We are creating a converter calculator based on React. Part 9: Connecting Redux and Router

Let’s talk about important and popular third-party libraries for React: Redux and Router. Why are they needed and how can these libraries be applied in practice. I will use the example of the calculator that we created in the previous parts of the cycle.

Previous part: Calculator converter based on React. Part 8: Currency Converter and Custom Data Parser

What is Redux?

Redux is a third-party library for managing the state of JavaScript applications. You already know how component states work in React. So Redux allows you to transfer these states from a bunch of different elements to a single control system that is separate from other project files, but always within reach. That is, the state of multiple components can be stored in a single repository. It can be updated from any React component and displayed in any React component.
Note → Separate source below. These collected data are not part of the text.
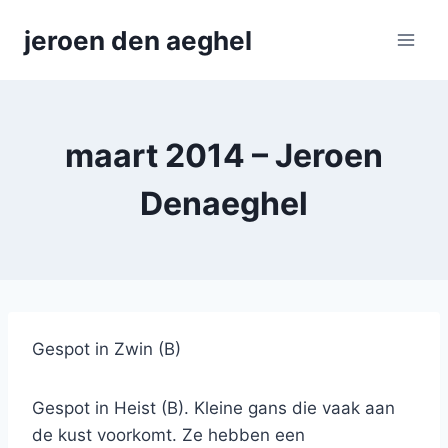
Skip
jeroen den aeghel
to
content
maart 2014 – Jeroen
Denaeghel
Gespot in Zwin (B)
Gespot in Heist (B). Kleine gans die vaak aan
de kust voorkomt. Ze hebben een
Redux allows you to simplify the complex structures of passing data from parent components to descendants and from descendants back to parents.

It’s hard to say how appropriate it is to use Redux in our application. A lot of copies have already been hacked on this topic, and I will not repeat articles on the topic of how important it is to use certain technologies only in those situations when they are really needed. I’ll just show a basic example of how Redux works, and you can decide for yourself if you need it here. Or you can simply learn how to work with Redux and be able to use it in other applications.

We install Redux

First, you need to download the utility itself as an npm package and pull all dependent packages along with it to fully configure the basic version of the state store.

  • Open a terminal in the directory with our project.

  • Enter the command npm install react-redux

  • Then enter npm install @reduxjs/toolkit

After both commands work, you can proceed to the settings directly in the program.

Basic Redux setup

To begin with, we need to decide how Redux will be used in general and what we need it for. Since the number of Redux application scenarios is limited only by the imagination of programmers, no one can name the specific reasons for using Redux.

In our case, Redux will store the history of any calculations. Whether calculations in the calculator or some operations performed by the converter. That is, our History field will turn into a public space into which you can transfer information from any mode of operation of the program to save the received values.

With this information in mind, let’s move on to creating our first Redux repository.

First, we create the store.js file and save it in our project. This will be a JavaScript document containing the state of the components.

File manager in VS Code

As the content of the store.js file, you need to specify the basic Redux configuration with references to related components and an object that stores the state of the components.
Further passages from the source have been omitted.